Ricapitolando: dopo dieci anni e passa, Marc Jacobs va via (o lo fanno andare) da Louis Vuitton senza neanche uno straccio di comunicato stampa e al suo posto forse arriva, o forse no, Nicolas Ghesquière che a sua volta era stato fatto fuori da Balenciaga per essere sostituito da Alexander Wang. Jil Sanderviene simpaticamente allontanata da Jil Sander, che è come dire essere espropriati del tuo nome comprato da qualcun altro (e poi ditemi se questa non è materia per un film di Woody Allen o da saggio psicoanalitico). Ora, dopo trent'anni di onorata carriera come direttrice artistica del marchio fondato da uno stilista cui è stata accanto per tutta la (di lui) vita, Rossella Jardini lascia Moschino per fare spazio all'irriverente Jeremy Scott.

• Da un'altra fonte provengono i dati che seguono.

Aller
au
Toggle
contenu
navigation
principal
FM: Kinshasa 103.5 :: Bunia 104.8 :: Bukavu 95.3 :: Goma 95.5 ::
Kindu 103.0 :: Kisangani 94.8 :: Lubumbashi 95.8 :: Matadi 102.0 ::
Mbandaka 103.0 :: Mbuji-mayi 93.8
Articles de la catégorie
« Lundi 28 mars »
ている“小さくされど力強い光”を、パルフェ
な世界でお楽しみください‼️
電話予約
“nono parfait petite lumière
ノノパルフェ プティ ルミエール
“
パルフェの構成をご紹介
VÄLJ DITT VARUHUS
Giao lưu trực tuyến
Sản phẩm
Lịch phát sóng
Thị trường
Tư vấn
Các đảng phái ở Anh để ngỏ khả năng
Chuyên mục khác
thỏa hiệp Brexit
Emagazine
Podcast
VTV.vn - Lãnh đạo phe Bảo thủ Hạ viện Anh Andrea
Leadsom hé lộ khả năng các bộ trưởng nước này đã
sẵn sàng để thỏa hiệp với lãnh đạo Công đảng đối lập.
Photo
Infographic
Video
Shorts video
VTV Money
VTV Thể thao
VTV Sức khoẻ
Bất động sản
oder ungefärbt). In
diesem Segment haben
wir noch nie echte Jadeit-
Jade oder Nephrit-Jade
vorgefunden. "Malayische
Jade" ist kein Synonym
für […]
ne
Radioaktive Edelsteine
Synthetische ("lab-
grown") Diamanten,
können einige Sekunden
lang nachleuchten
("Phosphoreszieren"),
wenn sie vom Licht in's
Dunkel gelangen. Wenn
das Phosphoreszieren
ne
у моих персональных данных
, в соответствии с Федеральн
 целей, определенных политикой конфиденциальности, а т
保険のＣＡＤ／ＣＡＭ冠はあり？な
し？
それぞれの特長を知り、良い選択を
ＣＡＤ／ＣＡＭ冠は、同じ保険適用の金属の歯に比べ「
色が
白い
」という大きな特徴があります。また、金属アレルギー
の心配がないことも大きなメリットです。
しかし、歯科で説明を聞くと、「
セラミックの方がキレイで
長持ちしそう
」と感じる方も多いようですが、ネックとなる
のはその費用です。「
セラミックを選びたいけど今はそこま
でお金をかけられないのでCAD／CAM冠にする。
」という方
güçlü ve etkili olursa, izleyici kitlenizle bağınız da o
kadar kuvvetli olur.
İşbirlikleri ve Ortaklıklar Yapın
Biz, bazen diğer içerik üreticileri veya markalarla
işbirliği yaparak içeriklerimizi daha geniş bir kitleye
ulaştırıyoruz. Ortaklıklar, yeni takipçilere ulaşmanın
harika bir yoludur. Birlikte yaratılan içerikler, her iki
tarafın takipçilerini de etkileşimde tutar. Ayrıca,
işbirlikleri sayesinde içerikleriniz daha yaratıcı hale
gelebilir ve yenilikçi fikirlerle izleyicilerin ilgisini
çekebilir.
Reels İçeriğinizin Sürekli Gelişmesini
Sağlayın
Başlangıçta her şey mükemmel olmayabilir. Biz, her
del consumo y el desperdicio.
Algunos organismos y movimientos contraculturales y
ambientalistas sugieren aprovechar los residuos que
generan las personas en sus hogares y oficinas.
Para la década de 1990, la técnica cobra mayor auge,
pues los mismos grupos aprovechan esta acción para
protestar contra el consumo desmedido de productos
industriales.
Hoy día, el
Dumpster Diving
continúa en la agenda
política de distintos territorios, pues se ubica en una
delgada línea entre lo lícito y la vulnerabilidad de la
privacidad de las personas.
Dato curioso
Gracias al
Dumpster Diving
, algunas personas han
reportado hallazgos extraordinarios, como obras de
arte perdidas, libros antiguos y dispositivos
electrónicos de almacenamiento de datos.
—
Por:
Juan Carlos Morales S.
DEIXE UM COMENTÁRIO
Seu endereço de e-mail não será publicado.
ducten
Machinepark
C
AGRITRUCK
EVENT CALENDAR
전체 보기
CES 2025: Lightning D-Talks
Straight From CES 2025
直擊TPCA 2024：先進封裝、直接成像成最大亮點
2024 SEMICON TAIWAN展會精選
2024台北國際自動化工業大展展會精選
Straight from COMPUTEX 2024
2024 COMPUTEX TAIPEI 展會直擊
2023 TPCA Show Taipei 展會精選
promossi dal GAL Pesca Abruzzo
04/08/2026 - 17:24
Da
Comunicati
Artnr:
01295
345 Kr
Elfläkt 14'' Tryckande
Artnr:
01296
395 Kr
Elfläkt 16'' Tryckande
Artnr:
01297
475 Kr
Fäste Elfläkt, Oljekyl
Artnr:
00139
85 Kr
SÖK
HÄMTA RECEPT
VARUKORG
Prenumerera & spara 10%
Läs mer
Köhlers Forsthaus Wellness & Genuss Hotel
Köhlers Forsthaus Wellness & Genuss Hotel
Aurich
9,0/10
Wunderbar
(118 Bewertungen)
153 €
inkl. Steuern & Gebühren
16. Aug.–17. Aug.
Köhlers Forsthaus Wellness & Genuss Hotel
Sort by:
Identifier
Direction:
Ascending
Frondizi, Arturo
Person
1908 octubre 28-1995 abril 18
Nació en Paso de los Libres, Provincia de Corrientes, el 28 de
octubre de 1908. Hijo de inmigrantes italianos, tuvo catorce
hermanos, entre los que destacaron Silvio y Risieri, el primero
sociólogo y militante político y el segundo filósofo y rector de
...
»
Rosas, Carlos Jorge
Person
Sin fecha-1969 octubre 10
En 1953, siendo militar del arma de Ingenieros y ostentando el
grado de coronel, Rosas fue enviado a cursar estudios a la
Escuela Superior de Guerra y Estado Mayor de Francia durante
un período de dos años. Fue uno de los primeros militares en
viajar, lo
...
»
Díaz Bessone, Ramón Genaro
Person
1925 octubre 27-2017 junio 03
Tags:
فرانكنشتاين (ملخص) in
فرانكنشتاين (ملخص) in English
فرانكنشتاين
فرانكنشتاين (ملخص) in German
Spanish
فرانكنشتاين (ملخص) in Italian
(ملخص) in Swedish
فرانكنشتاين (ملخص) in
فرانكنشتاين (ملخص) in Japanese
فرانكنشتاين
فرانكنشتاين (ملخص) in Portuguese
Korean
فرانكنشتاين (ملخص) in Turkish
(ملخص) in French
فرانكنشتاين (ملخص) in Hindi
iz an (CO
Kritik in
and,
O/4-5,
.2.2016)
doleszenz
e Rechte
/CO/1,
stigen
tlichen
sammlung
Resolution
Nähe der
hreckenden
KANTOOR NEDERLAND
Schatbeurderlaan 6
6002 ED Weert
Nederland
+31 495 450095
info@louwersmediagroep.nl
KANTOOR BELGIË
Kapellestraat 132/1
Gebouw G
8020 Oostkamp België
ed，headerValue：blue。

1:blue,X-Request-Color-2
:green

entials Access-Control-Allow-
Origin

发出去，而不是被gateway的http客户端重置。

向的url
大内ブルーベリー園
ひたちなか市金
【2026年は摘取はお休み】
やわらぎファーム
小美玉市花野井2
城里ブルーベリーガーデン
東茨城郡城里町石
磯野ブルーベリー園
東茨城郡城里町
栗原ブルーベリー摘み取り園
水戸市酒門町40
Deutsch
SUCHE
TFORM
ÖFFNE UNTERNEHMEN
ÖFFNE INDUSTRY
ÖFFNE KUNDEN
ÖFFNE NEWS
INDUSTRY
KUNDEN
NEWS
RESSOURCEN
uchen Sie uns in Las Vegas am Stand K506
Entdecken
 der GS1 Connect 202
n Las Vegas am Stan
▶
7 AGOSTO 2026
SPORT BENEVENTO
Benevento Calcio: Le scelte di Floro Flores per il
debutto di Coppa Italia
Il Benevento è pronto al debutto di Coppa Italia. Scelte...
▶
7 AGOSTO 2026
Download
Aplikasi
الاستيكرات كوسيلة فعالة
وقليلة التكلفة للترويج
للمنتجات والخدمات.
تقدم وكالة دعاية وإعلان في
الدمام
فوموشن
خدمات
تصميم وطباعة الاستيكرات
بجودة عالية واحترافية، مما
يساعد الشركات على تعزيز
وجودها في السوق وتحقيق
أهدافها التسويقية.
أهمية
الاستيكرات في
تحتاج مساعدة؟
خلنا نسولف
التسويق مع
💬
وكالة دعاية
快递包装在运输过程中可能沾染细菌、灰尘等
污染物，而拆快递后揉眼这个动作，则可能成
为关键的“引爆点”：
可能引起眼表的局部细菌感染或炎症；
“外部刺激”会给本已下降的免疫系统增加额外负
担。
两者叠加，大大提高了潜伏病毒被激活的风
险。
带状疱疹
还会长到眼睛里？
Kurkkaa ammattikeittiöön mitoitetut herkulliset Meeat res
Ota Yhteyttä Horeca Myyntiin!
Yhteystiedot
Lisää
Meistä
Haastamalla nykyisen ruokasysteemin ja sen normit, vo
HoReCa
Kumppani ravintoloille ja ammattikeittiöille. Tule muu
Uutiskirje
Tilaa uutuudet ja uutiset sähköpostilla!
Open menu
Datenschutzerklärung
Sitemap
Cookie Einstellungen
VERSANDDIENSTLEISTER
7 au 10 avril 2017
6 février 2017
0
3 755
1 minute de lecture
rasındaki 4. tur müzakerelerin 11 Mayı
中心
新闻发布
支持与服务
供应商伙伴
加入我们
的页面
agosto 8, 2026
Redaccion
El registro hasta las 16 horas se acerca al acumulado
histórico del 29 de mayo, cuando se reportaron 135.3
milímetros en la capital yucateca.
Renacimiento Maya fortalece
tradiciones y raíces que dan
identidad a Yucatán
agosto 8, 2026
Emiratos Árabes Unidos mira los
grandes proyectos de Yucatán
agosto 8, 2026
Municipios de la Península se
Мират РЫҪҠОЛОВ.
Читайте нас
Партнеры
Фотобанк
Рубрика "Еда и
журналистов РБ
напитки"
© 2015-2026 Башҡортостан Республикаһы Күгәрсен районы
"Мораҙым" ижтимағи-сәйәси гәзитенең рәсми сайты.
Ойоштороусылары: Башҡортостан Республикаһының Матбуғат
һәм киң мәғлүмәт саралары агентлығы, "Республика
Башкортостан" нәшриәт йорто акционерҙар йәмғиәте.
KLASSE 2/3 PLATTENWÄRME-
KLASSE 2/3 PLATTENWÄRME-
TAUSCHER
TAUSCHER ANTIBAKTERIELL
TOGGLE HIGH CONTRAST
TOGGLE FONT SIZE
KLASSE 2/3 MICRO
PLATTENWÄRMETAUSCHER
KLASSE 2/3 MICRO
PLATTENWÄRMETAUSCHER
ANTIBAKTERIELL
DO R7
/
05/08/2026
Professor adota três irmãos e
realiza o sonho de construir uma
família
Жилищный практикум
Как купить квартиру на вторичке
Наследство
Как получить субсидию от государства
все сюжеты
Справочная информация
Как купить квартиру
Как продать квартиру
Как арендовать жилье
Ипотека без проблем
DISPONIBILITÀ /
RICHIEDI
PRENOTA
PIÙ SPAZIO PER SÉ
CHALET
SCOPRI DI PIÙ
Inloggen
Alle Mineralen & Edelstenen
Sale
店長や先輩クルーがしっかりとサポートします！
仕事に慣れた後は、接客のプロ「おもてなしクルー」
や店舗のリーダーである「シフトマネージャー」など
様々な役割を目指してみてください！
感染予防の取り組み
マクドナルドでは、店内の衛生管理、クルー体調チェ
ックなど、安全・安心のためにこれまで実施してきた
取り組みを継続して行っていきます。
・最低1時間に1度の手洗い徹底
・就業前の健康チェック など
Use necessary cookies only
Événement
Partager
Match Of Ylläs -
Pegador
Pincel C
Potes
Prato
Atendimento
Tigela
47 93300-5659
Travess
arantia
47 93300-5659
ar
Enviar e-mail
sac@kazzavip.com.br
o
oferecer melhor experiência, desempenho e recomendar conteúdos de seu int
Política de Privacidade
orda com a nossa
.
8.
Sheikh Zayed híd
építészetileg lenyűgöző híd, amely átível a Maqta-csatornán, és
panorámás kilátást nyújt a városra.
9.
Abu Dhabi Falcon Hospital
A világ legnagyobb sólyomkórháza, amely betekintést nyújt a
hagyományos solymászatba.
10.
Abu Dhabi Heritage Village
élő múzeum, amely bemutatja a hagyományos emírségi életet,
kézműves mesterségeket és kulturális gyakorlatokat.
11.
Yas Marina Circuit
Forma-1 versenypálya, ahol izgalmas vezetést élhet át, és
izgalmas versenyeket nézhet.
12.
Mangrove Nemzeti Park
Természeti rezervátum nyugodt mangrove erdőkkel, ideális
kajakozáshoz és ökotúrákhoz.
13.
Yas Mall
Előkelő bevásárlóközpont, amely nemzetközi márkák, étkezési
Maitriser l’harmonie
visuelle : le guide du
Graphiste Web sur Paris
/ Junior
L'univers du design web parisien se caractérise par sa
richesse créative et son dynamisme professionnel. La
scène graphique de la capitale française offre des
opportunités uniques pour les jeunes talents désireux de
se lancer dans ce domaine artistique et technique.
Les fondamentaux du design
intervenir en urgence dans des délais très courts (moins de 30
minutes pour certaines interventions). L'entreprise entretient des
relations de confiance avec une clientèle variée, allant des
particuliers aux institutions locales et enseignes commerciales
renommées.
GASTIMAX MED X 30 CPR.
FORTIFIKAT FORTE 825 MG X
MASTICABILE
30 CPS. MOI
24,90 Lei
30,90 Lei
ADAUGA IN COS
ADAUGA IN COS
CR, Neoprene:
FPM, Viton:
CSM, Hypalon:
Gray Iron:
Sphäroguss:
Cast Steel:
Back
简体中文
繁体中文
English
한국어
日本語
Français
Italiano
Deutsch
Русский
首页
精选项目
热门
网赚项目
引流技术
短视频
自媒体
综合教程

Così sia. Non vogliamo certo fare filippiche sulla progressiva colonizzazione delle griffe europee da parte dei designer americani (che poi sarebbe l'ultimo baluardo da abbattere dopo i filmoni hollywoodiani, certi orridi bestseller letterari, belle serie tv e nefasti fast food). Però questo turnover di persone che lavorano dietro le piccole e gigantesche Nestlé del fashion-system, comincia a destabilizzarci. Insomma, come abbiamo già scritto, il grado di desiderabilità di un brand e dei suoi derivati deriva proprio dalla desiderabilità dei derivati. Se un abito o un paio di scarpe ci piacciono da pazzi, questo impeto al possesso può sorgere anche dal fatto che li amiamo perché disegnati da certe persone che non identifichiamo con la maison per cui lavorano. Lo sperimentalismo di Ghesquière è indipendente da Balenciaga, il talento di Marc Jacobs esiste autonomamente da Vuitton, il genio di Jil Sander può addirittura fare a meno del suo nome e cognome.

Ridotti a stipendiati di lusso, i designer di moda timbrano il cartellino di un estro a cottimo con sei/otto collezioni da ideare ogni anno e, se per caso il fatturato tende a flettersi, si ritrovano fuori. È la globalizzazione, baby. È la competizione di un mercato che segue gli andamenti della Borsa più di quelli delle borsette. Ma ai grigi signori della finanza bisognerebbe far capire che, a noi amanti della moda, il logo non basta più. Per quanto imperturbabili si possa essere di fronte a questo andirivieni di nomi che entrano ed escono dalle porte girevoli della multinazionali del lusso, vedere i propri beniamini scartati perché poco "performanti" (parola spaventosa) sul piano economico, ferisce un po'. A noi importa chi ha fatto le cose che ci piacciono, non ci accontentiamo di una shopping bag luccicante e con lo stesso logo da tantissimi anni. Praticamente da sempre.